4.2. Security guidelines
In the router network, the interior routers should be secured with a strong authentication mechanism in which they identify themselves to each other. You should choose and plan this authentication mechanism before creating the router network.
If the interior routers are not properly secured, unauthorized routers (or endpoints pretending to be routers) could join the router network, compromising its integrity and availability.
You can choose a security mechanism that best fits your requirements. However, you should consider the following recommendations:
- Create an X.509 Certificate Authority (CA) to oversee the interior portion of the router network.
Generate an individual certificate for each interior router.
Each interior router can be configured to use the CA to authenticate connections from any other interior routers.
NoteConnections from edge routers and clients can use different levels of security, depending on your requirements.
By using these recommendations, a new interior router cannot join the network until the owner of the CA issues a new certificate for the new router. In addition, an intruder wishing to spoof an interior router cannot do so because it would not have a valid X.509 certificate issued by the network’s CA.
4.3. Router connection guidelines
Before creating a router network, you should understand how routers connect to each other, and the factors that affect the direction in which an inter-router connection should be established.

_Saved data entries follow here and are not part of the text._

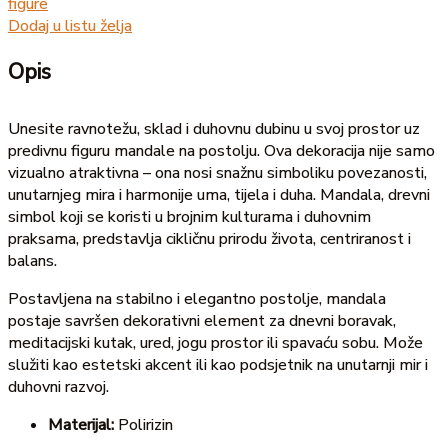
figure
Dodaj u listu želja
Opis
Unesite ravnotežu, sklad i duhovnu dubinu u svoj prostor uz
predivnu figuru mandale na postolju. Ova dekoracija nije samo
vizualno atraktivna – ona nosi snažnu simboliku povezanosti,
unutarnjeg mira i harmonije uma, tijela i duha. Mandala, drevni
simbol koji se koristi u brojnim kulturama i duhovnim
praksama, predstavlja cikličnu prirodu života, centriranost i
balans.
Postavljena na stabilno i elegantno postolje, mandala
postaje savršen dekorativni element za dnevni boravak,
meditacijski kutak, ured, jogu prostor ili spavaću sobu. Može
služiti kao estetski akcent ili kao podsjetnik na unutarnji mir i
duhovni razvoj.
Materijal:
Polirizin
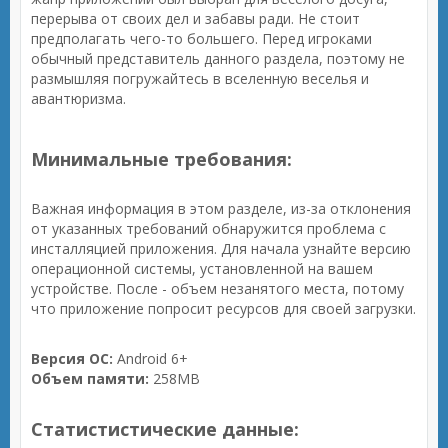
перерыва от своих дел и забавы ради. Не стоит
предполагать чего-то большего. Перед игроками
обычный представитель данного раздела, поэтому не
размышляя погружайтесь в вселенную веселья и
авантюризма.
Минимальные требования:
Важная информация в этом разделе, из-за отклонения
от указанных требований обнаружится проблема с
инсталляцией приложения. Для начала узнайте версию
операционной системы, установленной на вашем
устройстве. После - объем незанятого места, потому
что приложение попросит ресурсов для своей загрузки.
Версия ОС:
Android 6+
Объем памяти:
258MB
Статистистические данные:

Inter-router connections are bidirectional
When a connection is established between routers, message traffic flows in both directions across that connection. Each connection has a client side (a connector) and a server side (a listener) for the purposes of connection establishment. Once the connection is established, the two sides become equal participants in a bidirectional connection. For the purposes of routing AMQP traffic across the network, the direction of connection establishment is not relevant.
Factors that affect the direction of connection establishment
When establishing inter-router connections, you must choose which router will be the "listener" and which will be the "connector". There should be only one connection between any pair of routers.
When determining the direction of inter-router connections in the network topology, consider the following factors:
- IP network boundaries and firewalls
- Generally, inter-router connections should always be established from more private to more public. For example, to connect a router in a private IP network to another router in a public location (such as a public cloud provider), the router in the private network must have the connector and the router in the public location must have the listener. This is because the public location cannot reach the private location by TCP/IP without the use of VPNs or other firewall features designed to allow public-to-private access.
- Network topology
- The topology of the router network may affect the direction in which connections should be established between the routers. For example, a star-topology that has a series of routers connected to one or two central "hub" routers should have listeners on the hub and connectors on the spokes. That way, new spoke routers may be added without changing the configuration of the hub.